I guess when you read enough calls for submission that say “we actively support diversity in our selection process” or some such you start thinking “hey, maybe I need to get on that diversity bandwagon.” But diversity is more than the color of a skin or sexual orientation. IMO diversity is about the cultural experience of living in that skin or that sexual orientation. And those experiences do not cut across all cultures and time periods.

For instance (and picking out the most extreme example I can think of) in some city-states in ancient Greek civilization is was quite common for older, wealthy men to compete with each other socially for the attentions (read sexual favors) of young men (teenagers in our venacular) even to the point of making agreements with the boys’ fathers about what the young man would get out of the deal. A relationship with the right mentor (yes, that is where that came from) would set up the young man for life in social and business connections that he wouldn’t have otherwise.

This hits so many wrongness buttons for us (and indeed for many scholars in diverse time periods since) that we have very strong words to associate with pedastry.

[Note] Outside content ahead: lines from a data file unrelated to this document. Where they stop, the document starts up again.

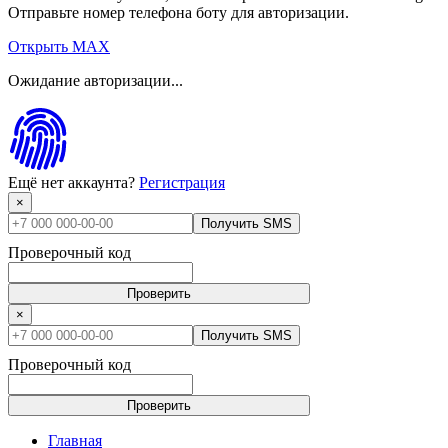
Отправьте номер телефона боту для авторизации.
Открыть MAX
Ожидание авторизации...
Ещё нет аккаунта?
Регистрация
×
Получить SMS
Проверочный код
Проверить
×
Получить SMS
Проверочный код
Проверить
Главная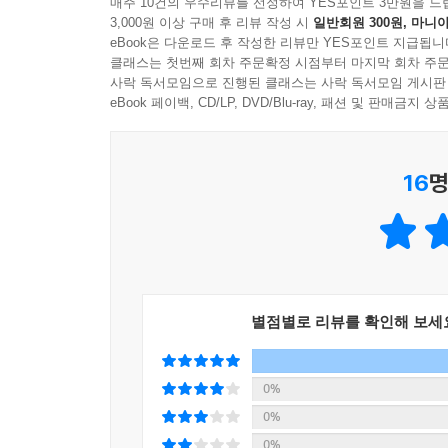
매주 10건의 우수리뷰를 선정하여 YES포인트 3만원을 드
또렷하게 남은 사물들의 이야기
3,000원 이상 구매 후 리뷰 작성 시
일반회원 300원, 마니아
eBook은 다운로드 후 작성한 리뷰만 YES포인트 지급됩니
미국의 원주민 나바호족의 직조 기술은 유명한데 그
클래스는 첫번째 회차 주문확정 시점부터 마지막 회차 주문
사락 독서모임으로 진행된 클래스는 사락 독서모임 게시판
깨진 도자기 틈새를 금가루나 은가루로 채워 오히려
eBook 페이백, CD/LP, DVD/Blu-ray, 패션 및 판매금
(わび·さび)’ 철학이 반영되어 있다. 이렇듯 아키
“무엇인가 어긋나 있는 듯한 느낌이 어떤 진실을 드
16
명
공간과 사물이 시간의 흐름에 따라 낡아지고 부서지는
추운 방에서 ‘그랜드 피아노’를 쳤던 기억을 떠올
또한 분명하게 알고 있다. 어쩌면 피아노 연습
기억으로 탈바꿈했을 것이라고 말한다.
나는 안다. 현실 세계의 장소가 기억 속에서 거의
별점별로 리뷰를 확인해 보세
움직이는 마룻바닥, 마법처럼 밝기가 바뀌는 조명,
아무것도 아니라는 점만큼은 확실하다. - 44~45쪽
0%
0%
지인의 집에서의 저녁 식사 풍경을 다룬 또다른 어린
0%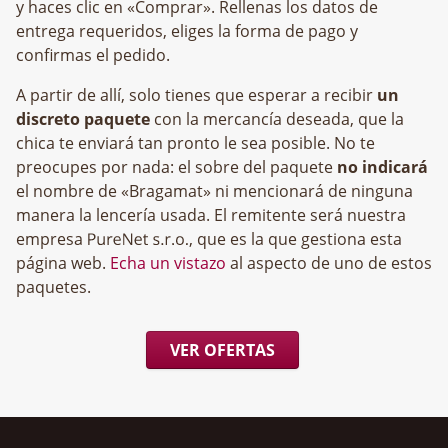
y haces clic en «Comprar». Rellenas los datos de
entrega requeridos, eliges la forma de pago y
confirmas el pedido.
A partir de allí, solo tienes que esperar a recibir
un
discreto paquete
con la mercancía deseada, que la
chica te enviará tan pronto le sea posible. No te
preocupes por nada: el sobre del paquete
no indicará
el nombre de «Bragamat» ni mencionará de ninguna
manera la lencería usada. El remitente será nuestra
empresa
, que es la que gestiona esta
página web.
Echa un vistazo
al aspecto de uno de estos
paquetes.
VER OFERTAS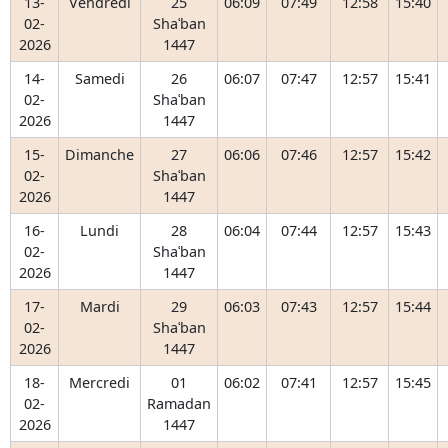
13-
Vendredi
25
06:09
07:49
12:58
15:40
02-
Shaʿban
2026
1447
14-
Samedi
26
06:07
07:47
12:57
15:41
02-
Shaʿban
2026
1447
15-
Dimanche
27
06:06
07:46
12:57
15:42
02-
Shaʿban
2026
1447
16-
Lundi
28
06:04
07:44
12:57
15:43
02-
Shaʿban
2026
1447
17-
Mardi
29
06:03
07:43
12:57
15:44
02-
Shaʿban
2026
1447
18-
Mercredi
01
06:02
07:41
12:57
15:45
02-
Ramadan
2026
1447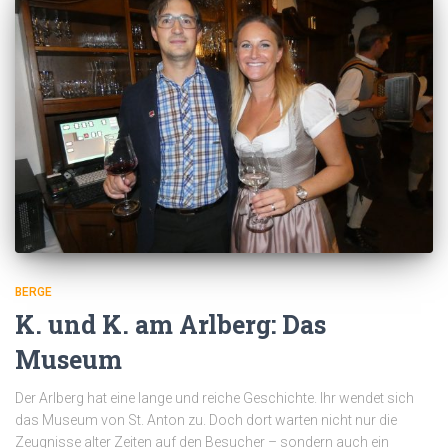
BERGE
K. und K. am Arlberg: Das
Museum
Der Arlberg hat eine lange und reiche Geschichte. Ihr wendet sich
das Museum von St. Anton zu. Doch dort warten nicht nur die
Zeugnisse alter Zeiten auf den Besucher – sondern auch ein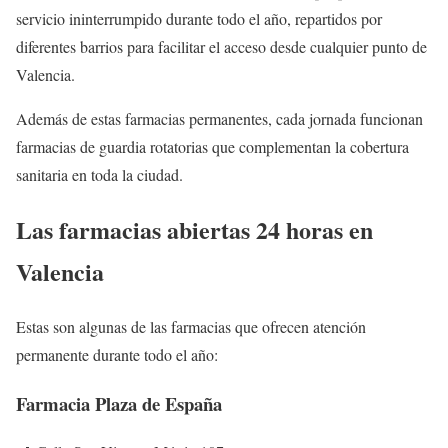
servicio ininterrumpido durante todo el año, repartidos por
diferentes barrios para facilitar el acceso desde cualquier punto de
Valencia.
Además de estas farmacias permanentes, cada jornada funcionan
farmacias de guardia rotatorias que complementan la cobertura
sanitaria en toda la ciudad.
Las farmacias abiertas 24 horas en
Valencia
Estas son algunas de las farmacias que ofrecen atención
permanente durante todo el año:
Farmacia Plaza de España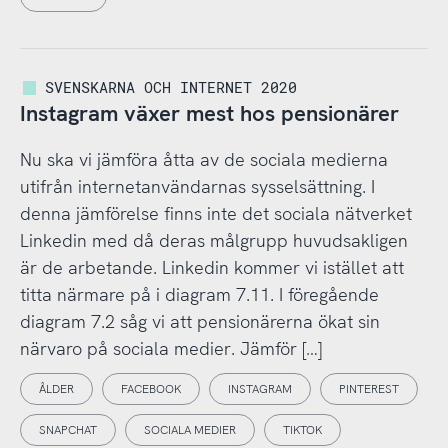
SVENSKARNA OCH INTERNET 2020
Instagram växer mest hos pensionärer
Nu ska vi jämföra åtta av de sociala medierna
utifrån internetanvändarnas sysselsättning. I
denna jämförelse finns inte det sociala nätverket
Linkedin med då deras målgrupp huvudsakligen
är de arbetande. Linkedin kommer vi istället att
titta närmare på i diagram 7.11. I föregående
diagram 7.2 såg vi att pensionärerna ökat sin
närvaro på sociala medier. Jämför […]
ÅLDER
FACEBOOK
INSTAGRAM
PINTEREST
SNAPCHAT
SOCIALA MEDIER
TIKTOK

Yet, the Greeks that engaged in the practice didn’t consider themselves homosexual, and the young men, once their beards grew in were expected to marry and have children. (And please, I’m not advocating this, just providing an example.)

If you are writing second world, dystopian and/or futuristic sci-fi its very possible that your written universe does not mirror the one we, as writers, live in. The culture and issues we face daily may not be the cultures ad issues you are writing. So then is the color of the skin or sexual orientation relevant? Does it reflect true diversity?

While it is very possible to write stories that do reflect our cultural experience in another setting (which is why The Handmaid’s Tale hits women so hard and men not so much), if you are writing about another experience just throwing in a different skin color or sexual orientation does not serve the complexities of diversity in our writing.